### Exercise requirements
Where does the word "Елизавета" occur in the material? Copy each line that has it.

*** Records for the task ***

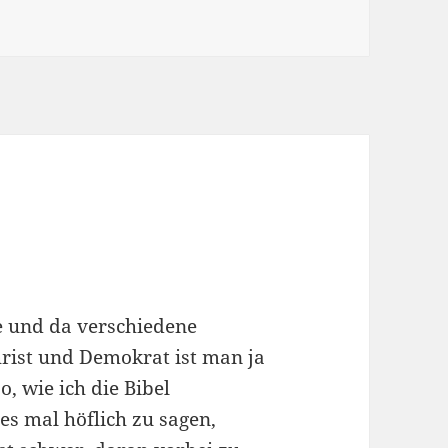
 Woche ging zuende
ie und da verschiedene
hrist und Demokrat ist man ja
, wie ich die Bibel
es mal höflich zu sagen,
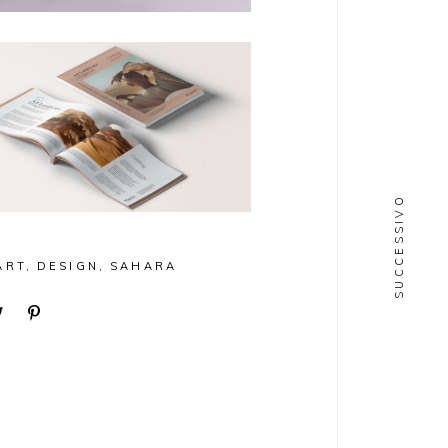
SUCCESSIVO
ART
DESIGN
SAHARA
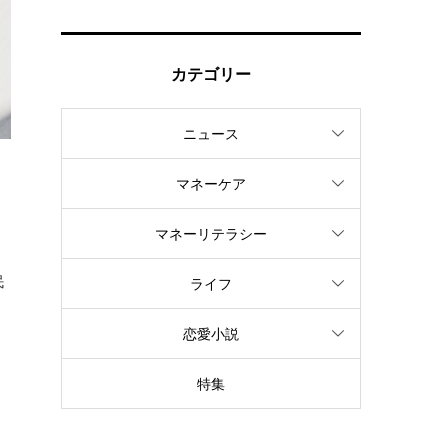
カテゴリー
ニュース
マネーケア
に
マネーリテラシー
民
ライフ
恋愛小説
特集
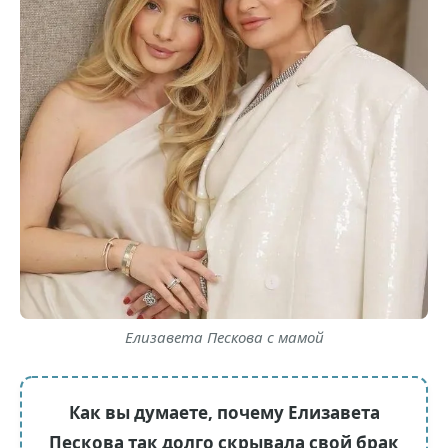
Елизавета Пескова с мамой
Как вы думаете, почему Елизавета
Пескова так долго скрывала свой брак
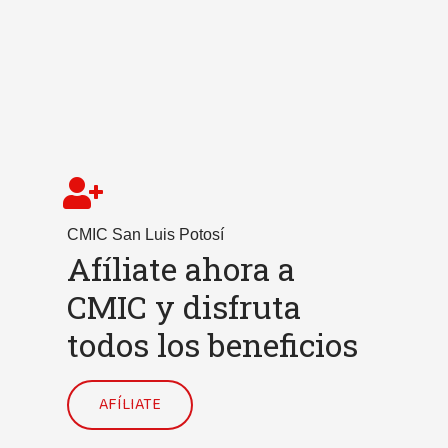
CMIC San Luis Potosí
Afíliate ahora a
CMIC y disfruta
todos los beneficios
AFÍLIATE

***

### Finished exercise
Елизавета Пескова с мамой
Как вы думаете, почему Елизавета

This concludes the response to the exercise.